Lake Shore Bancorp said fourth-quarter profits soared 47 percent, a figure fueled largely by the lack of a big charge incurred last year and growth in core deposits and commercial mortgages.
The Dunkirk-based parent of Lake Shore Savings Bank reported net income of $861,000, or 15 cents per share, up from $587,000, or 10 cents per share, for the fourth quarter of 2011.
Core deposits, not including high-cost certificates of deposit, rose 12.6 percent, while the bank added $12.9 million in commercial real estate loans in the last 12 months. Bad debts also fell compared to total loans.
But the surge in profits was somewhat artificial. Results included a $500,000 charge a year ago to write down the value of an investment in a subsidiary. Without that and a one-time gain in the recent quarter, total lending and fee revenues fell 4.2 percent to $4.23 million, while expenses increased and the bank set aside more for loan losses.
For the full year, profits fell 2.7 percent to $3.6 million, or 64 cents per share, from $3.7 million, or 65 cents per share in 2011.

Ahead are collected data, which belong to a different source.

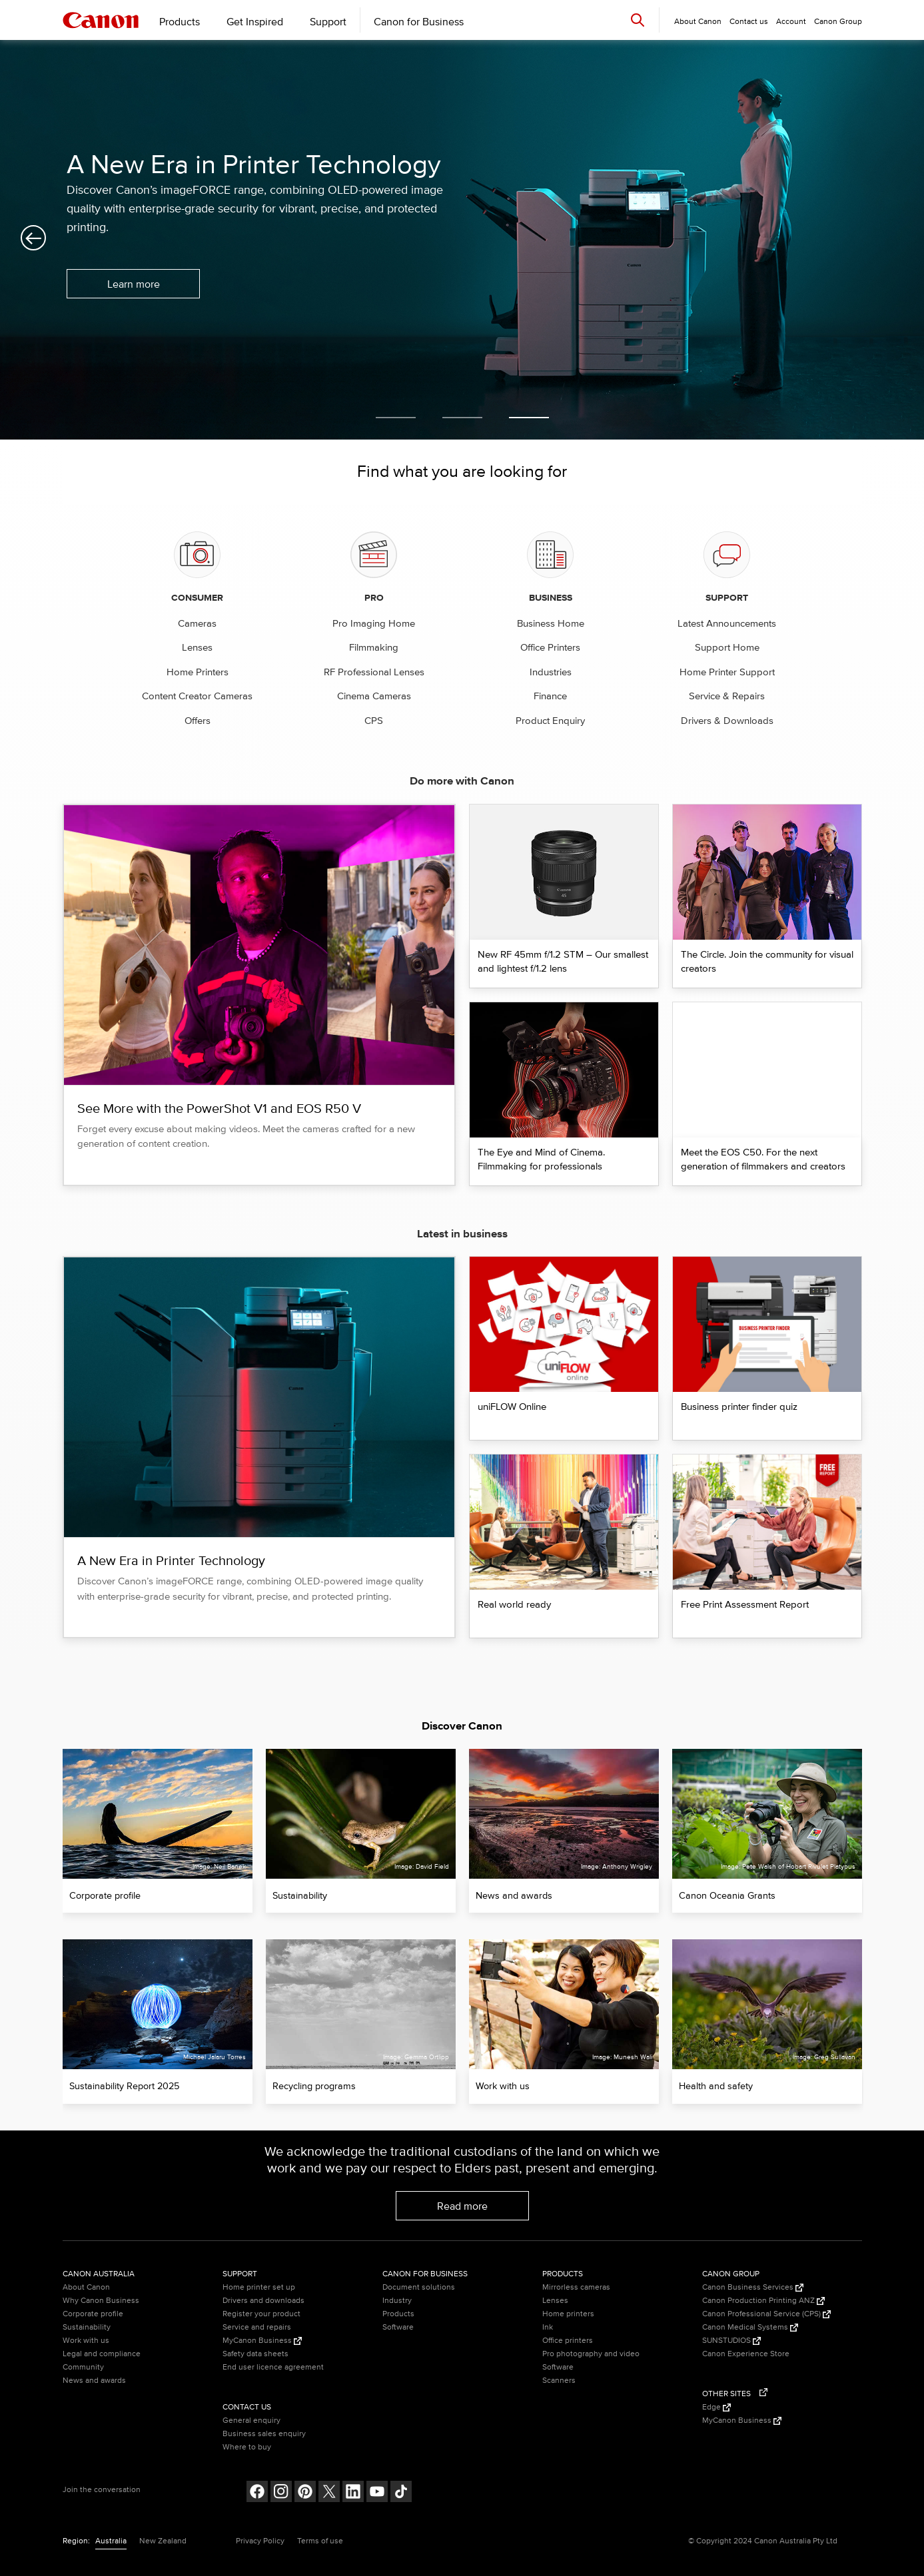 The height and width of the screenshot is (2576, 924). What do you see at coordinates (462, 240) in the screenshot?
I see `[option]` at bounding box center [462, 240].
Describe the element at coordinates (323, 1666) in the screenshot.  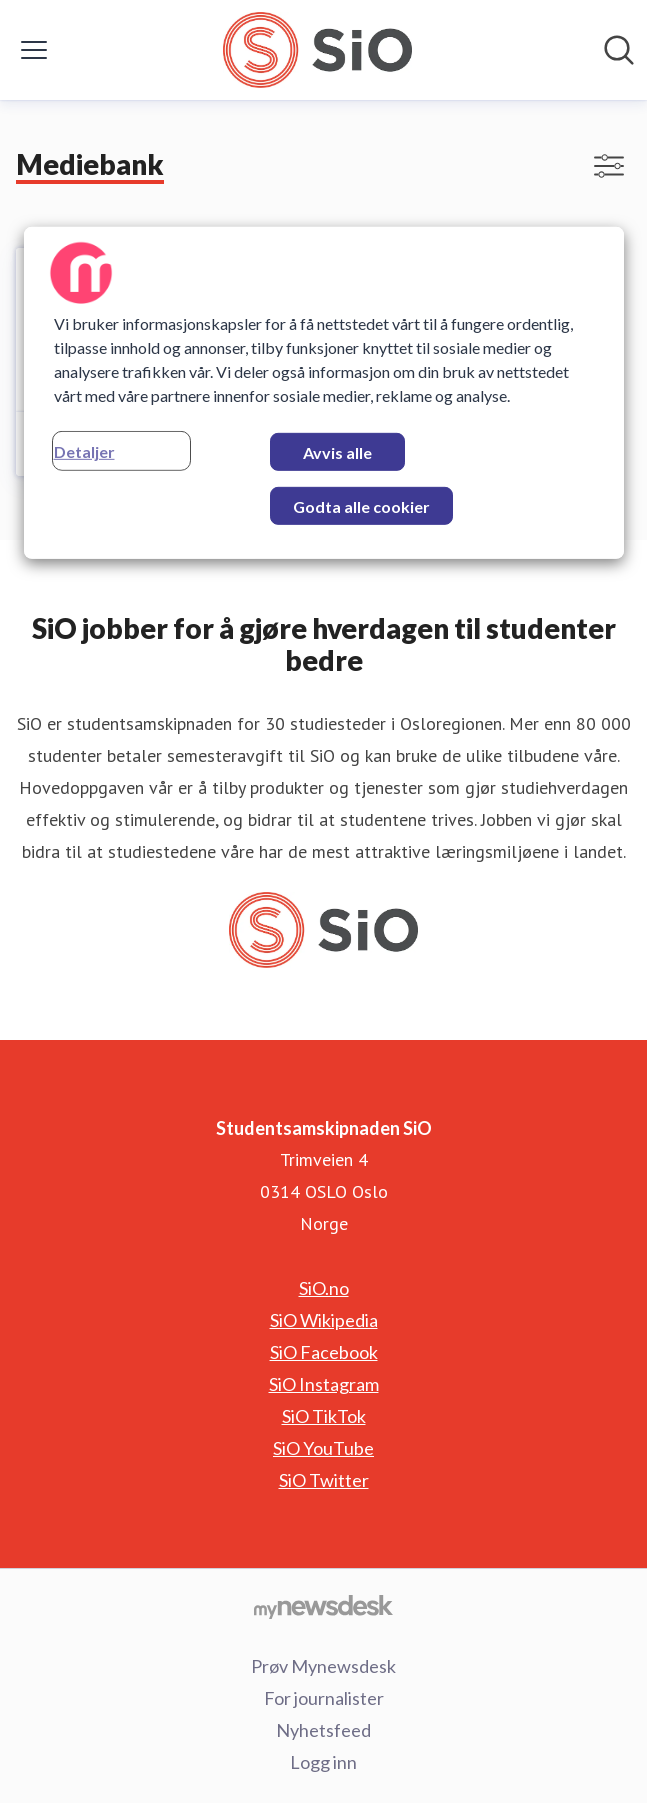 I see `Prøv Mynewsdesk [Prøv Mynewsdesk (åpnes i nytt vindu)]` at that location.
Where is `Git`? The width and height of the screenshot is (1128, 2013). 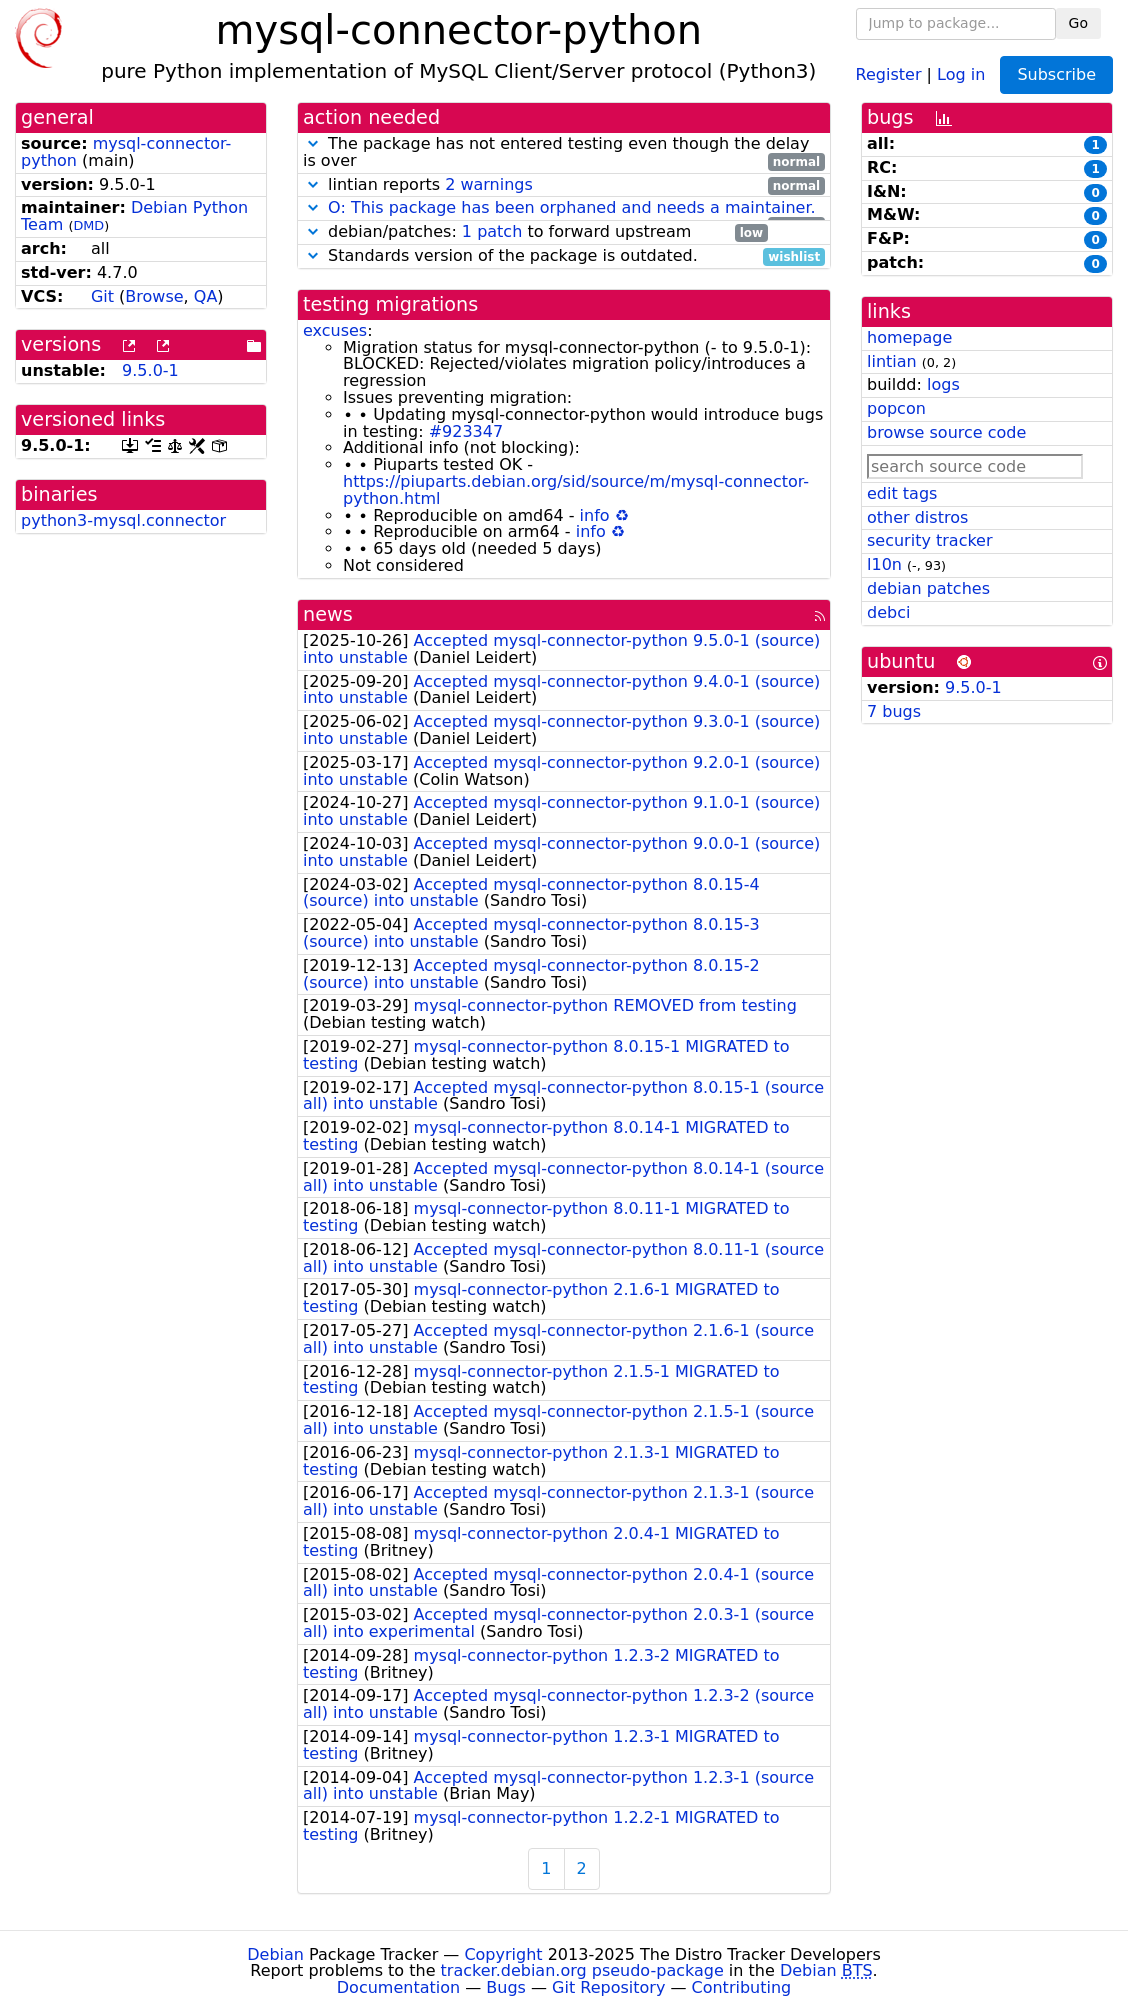 Git is located at coordinates (102, 296). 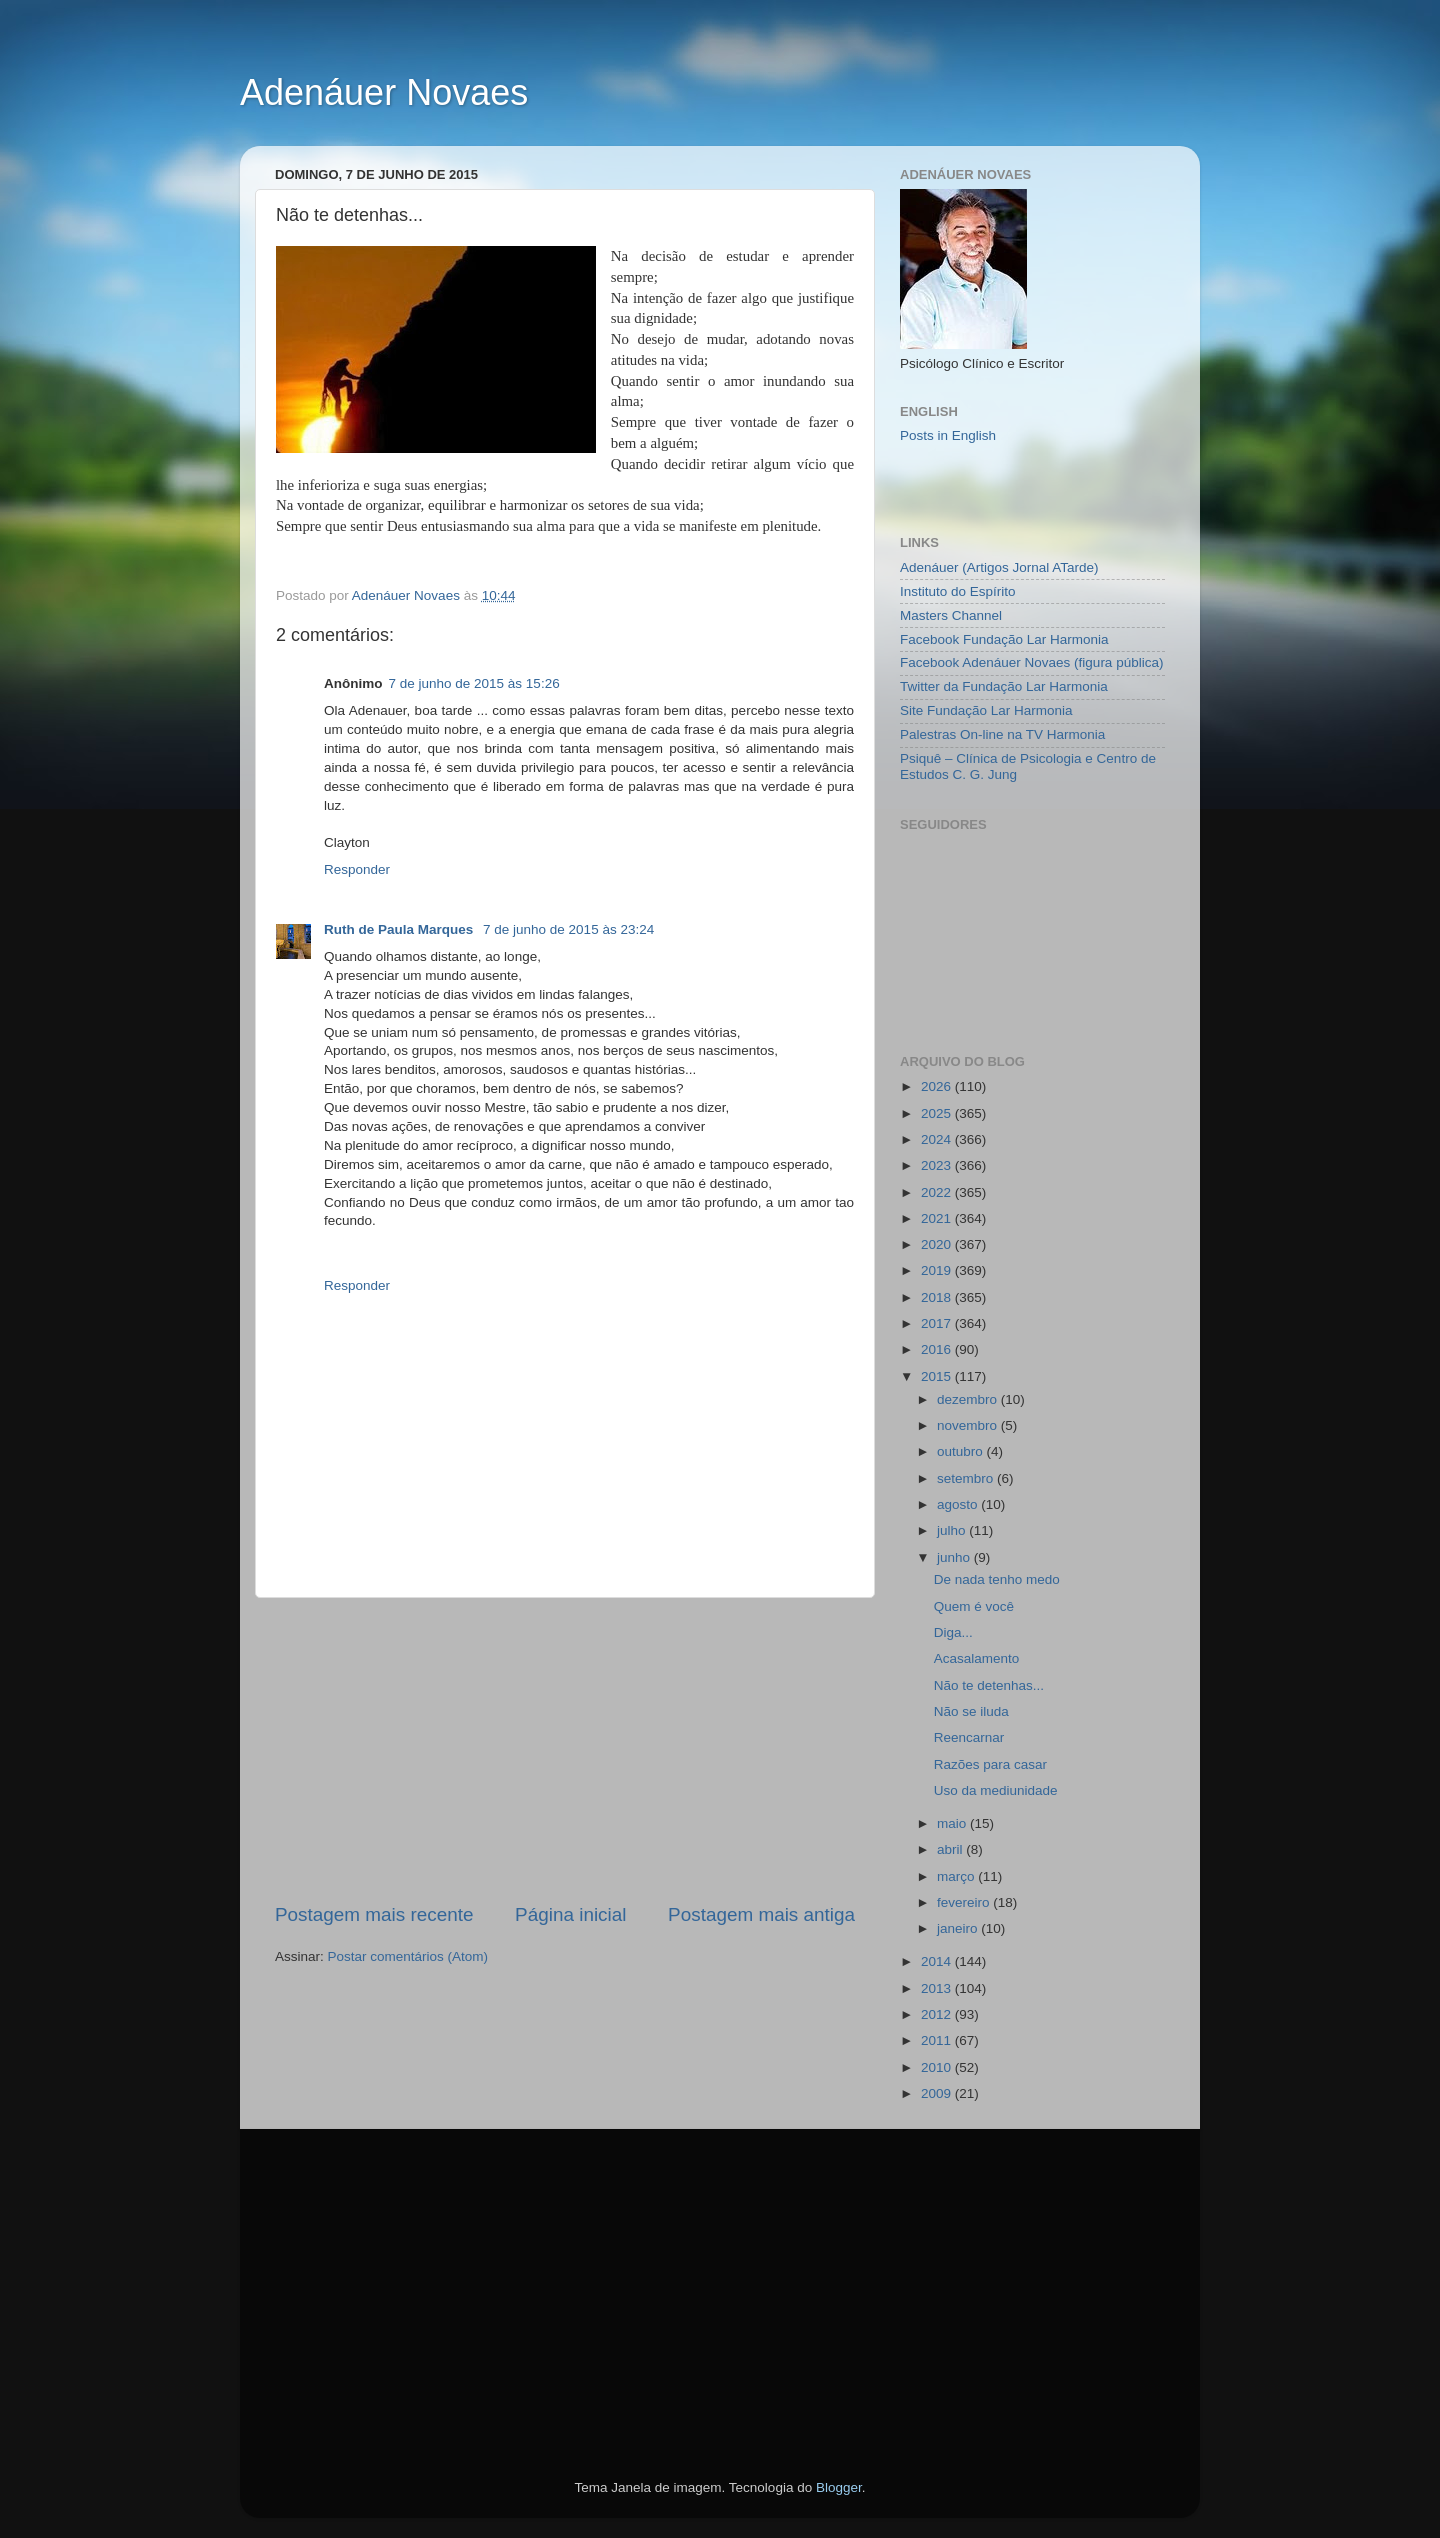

“Our solid fourth quarter and full year results reflect our focus on effective execution within a challenging business environment which is characterized by narrowing margins for a large majority of financial institutions,” said Lake Shore President and CEO Daniel P. Reininga.
Net interest income from taking deposits and making loans fell 5 percent to $3.7 million, as interest income from loans and investments fell 9 percent on lower average loan balances and reduced yields, while interest expense fell 25 percent because of lower average rates on deposits and less long-term debt. The profit margin also narrowed.
The bank set aside $386,000 for loan losses, more than triple the $120,000 it had reserved a year ago, but officials said that reflected the growth in commercial real estate loans, as well as an increase in bad debt, which still fell as a percentage of total loans.
Fee and other income rocketed to $546,000 from just $13,000 a year ago, but that included an $18,600 gain on the sale of investments in the recent quarter and the $500,000 charge a year ago. Otherwise, fees would have risen 2.8 percent.
Operating expenses rose 4.9 percent to $2.8 million, primarily from higher advertising costs. The bank also announced in December 2012 that it had purchased the former First Niagara Bank branch at 4950 Main St. in Snyder, including only the building and contents but no deposits or loans. Lake Shore will open its 11th location there in the second quarter.
“We are excited by the opportunity to provide another point of service for our customers in Erie County, and in particular in the Snyder and Williamsville markets,” Reininga said. “We look forward to introducing our personal service banking model to the residents of these communities.”